Our Joint Department of Physics here at The Institute of Cancer Research, London, also spanning The Royal Marsden NHS Foundation Trust, is developing and applying techniques for cancer diagnosis, imaging and treatment – in particular radiotherapy.

Radiotherapy generally uses high-energy X-rays of a few million electron volts targeted to the tumour to break double-strand DNA, and damage tumours irreparably. Because X-rays have to pass through normal organs and structures in the body en route to their target, some collateral damage may occur to these tissues. So the goal of radiotherapy is to cure the tumour whilst minimising the dose to these other tissues – a goal that has not changed since the first radiation treatment was performed in 1896. But the way in which we achieve this goal has changed dramatically in recent years.

Professor Uwe Oelfke, who is the Head of the Joint Department of Physics, says: “Our work is focused on solving physics-related problems with delivery of radiation to tumours through advanced radiotherapy techniques, such as intensity modulated radiation therapy (IMRT) and image-guided radiation therapy (IGRT) – which allow radiotherapy to be shaped precisely to the complex shape of tumours. But one of the major hurdles in delivering radiotherapy is down to the tumour moving, which is particularly problematic when dealing with respiratory movement in lung cancer.”

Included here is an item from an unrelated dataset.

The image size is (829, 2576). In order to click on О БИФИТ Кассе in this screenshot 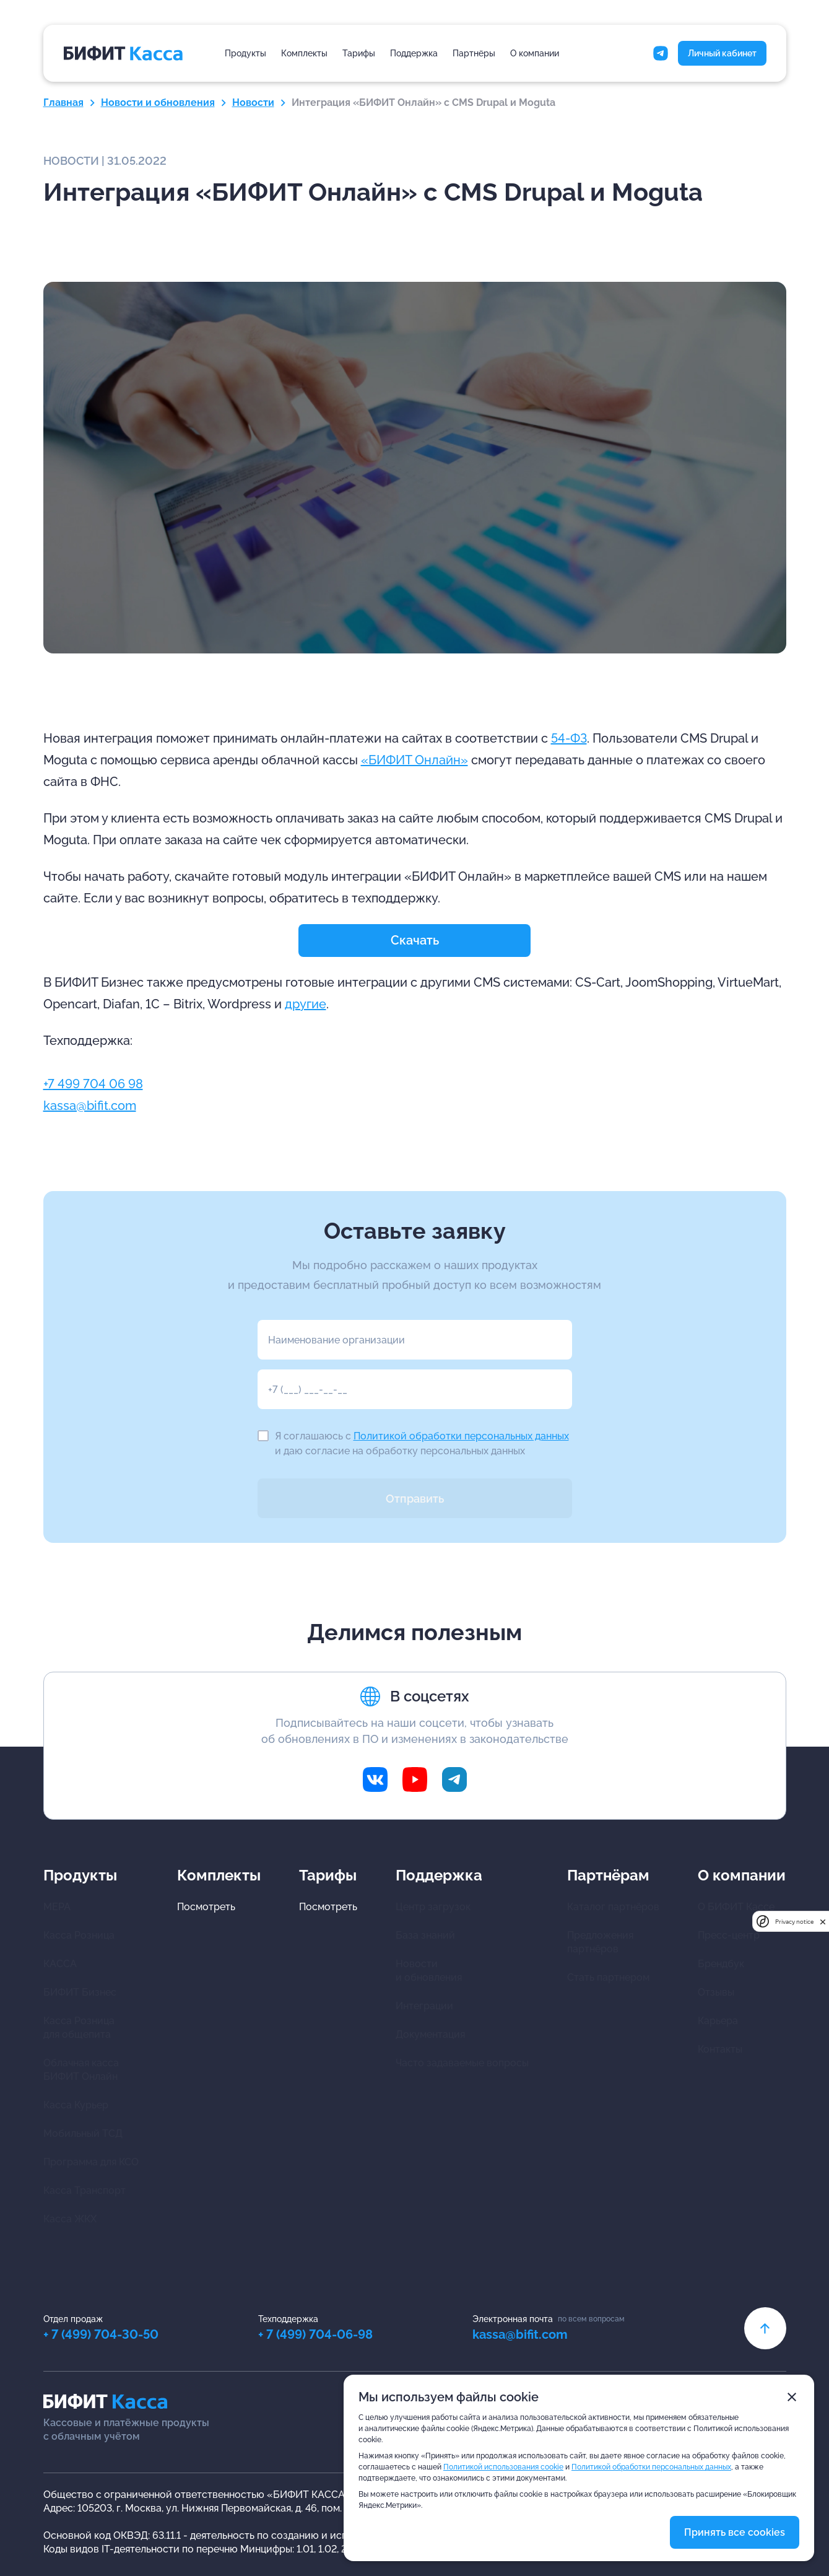 , I will do `click(736, 1907)`.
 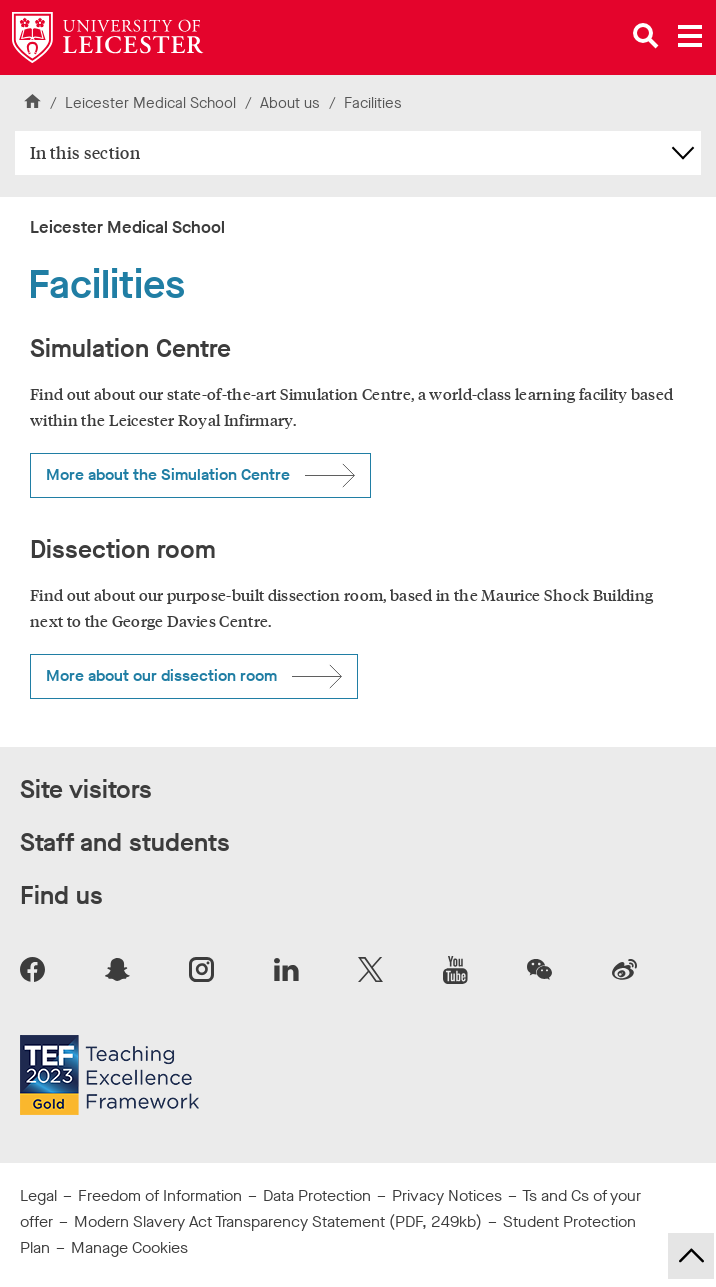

We are continually seeking out the best way to track tumour movement, and central to realising that vision is developing one of the world’s most advanced radiotherapy machines – the MR Linac. Along with our partner The Royal Marsden, we are the first institution in the UK – among a select group of international medical centres – to own and develop the world-leading MR Linac technology.

“This state-of-the-art machine merges the separate technologies of magnetic resonance imaging (MRI) and a linear accelerator to target radiotherapy very precisely,” explains Professor Oelfke. “The MR Linac will be able to image tumours in real-time during radiotherapy, so we can accurately locate tumours and deliver higher doses of radiation to cancers, avoiding damage to the neighbouring organs. This technology has huge potential to directly benefit not only Royal Marsden patients but patients right across the NHS and beyond.”

One other project within the group is to improve treatment planning techniques by developing software which allows the clinician to directly see and adjust the radiotherapy dose on a graphical representation of the patient’s anatomy.

“As the whole treatment planning process is in real time, it simplifies and increases the effectiveness of complex treatment planning across many clinical indications,” adds Professor Oelfke.

Newer radiotherapy techniques using proton beams – charged particles – are revealing further challenges as Professor Oelfke explains: “The treatment preparation and execution errors can be well controlled with IGRT procedures for photon beams – the most common type of radiotherapy. But when using ‘hadron therapy’ – consisting of charged particles such as protons, helium and heavier ions such as carbon – we are encountering difficulties in treatment planning and delivery due to the physical behaviour of the ions.

"While photon doses decrease slowly and mainly exponentially as they penetrate tissue, protons deposit almost all of their energy in a sharp peak – the Bragg peak – at the very end of their path. Taking these properties into account, we are designing robust and biologically optimised treatment plans for proton therapy."

Professor Oelfke has ambitious plans for the department and says: “One of my future interests is to combine the ICR’s unique drug development programme with radiotherapy to find the best treatments for cancer patients. And by collaborating with other universities in London on physics-related projects, we will be able to share resources and ideas, so we can reach our research goals more quickly.”

Physics continues to help us unlock the mysteries of our cosmos and the world we live in, and is one of our most powerful enablers of innovation and discovery. When applied to cancer medicine, physics is enhancing the diagnosis and treatment of the disease, and improving the quality of life of patients around the world.